HR Trend 5: Recruitment and retention

With job vacancies at a record high and employers struggling to recruit and retain employees, HR teams and employers will need to re-evaluate their current offering and identify key strategies to retain employees and appeal to potential candidates. A basic benefits package is no longer enough, businesses will need to think about how they can build a strong employer brand to attract and retain talent.

HR Trend 5: The need to upskill HR

Forbes expects to see a growing acknowledgement of the importance of up-skilled HR teams to lead workforce transformation. This is significant because while all too often, HR teams are seen as vital to supporting the business, they often miss out on their own training and development.

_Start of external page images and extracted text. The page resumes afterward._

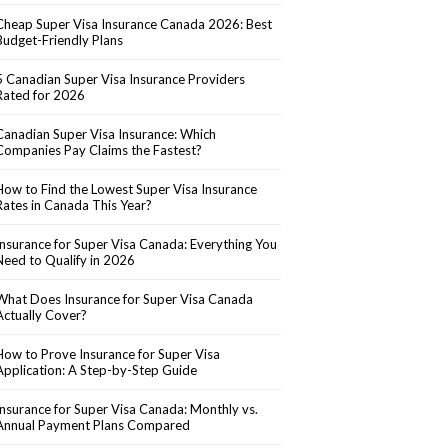
Cheap Super Visa Insurance Canada 2026: Best
Budget-Friendly Plans
5 Canadian Super Visa Insurance Providers
Rated for 2026
Canadian Super Visa Insurance: Which
Companies Pay Claims the Fastest?
How to Find the Lowest Super Visa Insurance
Rates in Canada This Year?
Insurance for Super Visa Canada: Everything You
Need to Qualify in 2026
What Does Insurance for Super Visa Canada
Actually Cover?
How to Prove Insurance for Super Visa
Application: A Step-by-Step Guide
Insurance for Super Visa Canada: Monthly vs.
Annual Payment Plans Compared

As Forbes puts it, “The HR and Learning teams have become the cobbler’s children, forgotten and left to their own devices to up-skill themselves”.

How will these trends shape HR?

The five trends outlined above highlight the extent to which the field of HR is evolving, in part due to the recent pandemic, but also new technologies, Brexit, wider cultural changes, and the growing expectation that the overall well-being of staff is no longer optional. As a result, the role of HR experts will become all the more important in coping with and adapting to these emerging trends.